IBM's survey found that the number one reason why Americans deter proactive health care is cost and that goes for the insured, uninsured, employed and unemployed. Postponing a visit to the doctor when feeling well is a common practice:
55 percent of all Americans say they can't afford the cost of wellness visits out-of-pocket
81 percent of uninsured Americans say they can't afford the cost of wellness visits out-of-pocket
76 percent of unemployed Americans say they can't afford wellness visits costs out-of-pocket
25 percent of Americans did not see their physician for a wellness visit in the past year
54 percent of those Americans who did not have a wellness visit said that it was not worth the out-of-pocket expense
While these numbers may not be too surprising, they do help illustrate some of the challenges facing an emerging industry like wireless healthcare, much of which is largely founded on the idea of proactive, consumer-empowered self-care.
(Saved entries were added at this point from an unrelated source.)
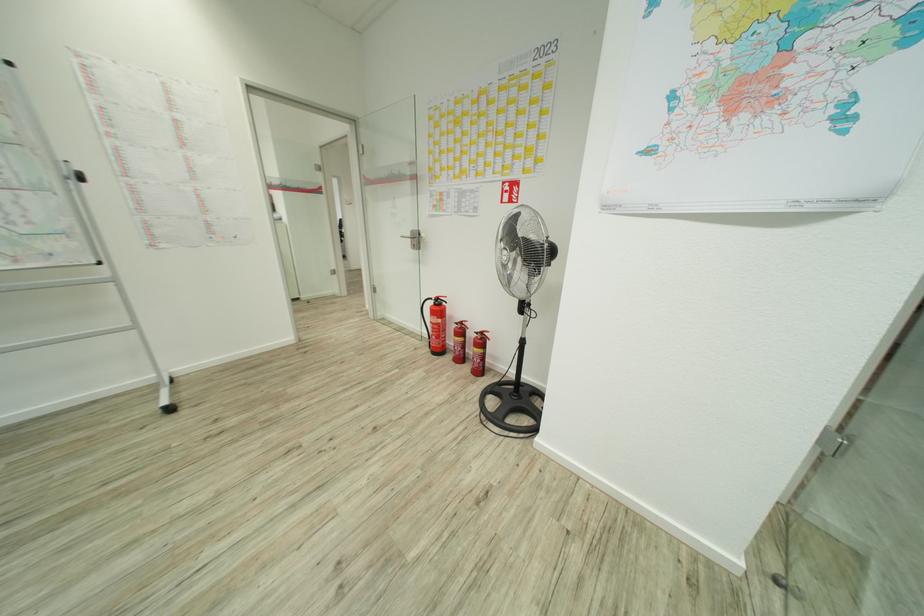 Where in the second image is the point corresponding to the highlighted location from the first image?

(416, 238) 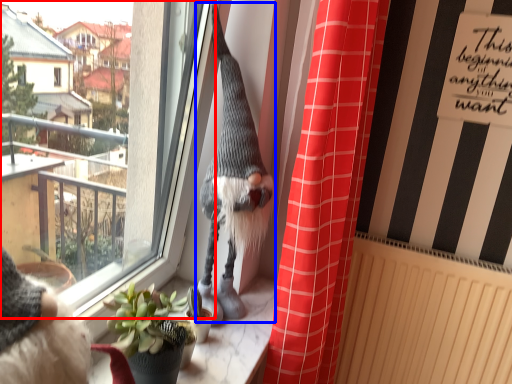 Question: Which of the following is the farthest to the observer, window (highlighted by a red box) or animal (highlighted by a blue box)?

Choices:
 (A) window
 (B) animal

Answer: (B) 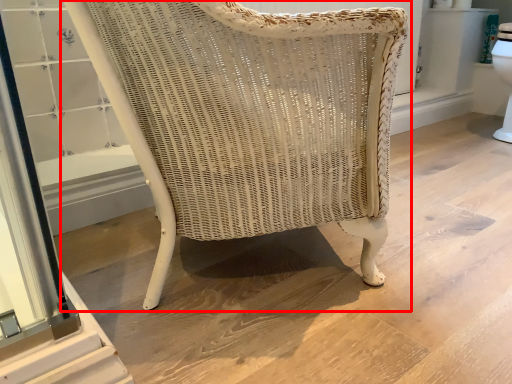 Question: Observing the image, what is the correct spatial positioning of chair (annotated by the red box) in reference to screen door?

Choices:
 (A) right
 (B) left

Answer: (A)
The survey also may throw cold water on the prospect of "consumers" being the answer to the question, "Who Pays?"
Then again, of the 25 percent of Americans who did not see their physician for a wellness visit in the past year, only 54 percent of them said it wasn't worth the out-of-pocket expense to do so. So only about one-eighth of Americans believe wellness visits are not worth the out-of-pocket expense and, therefore, do not go to them.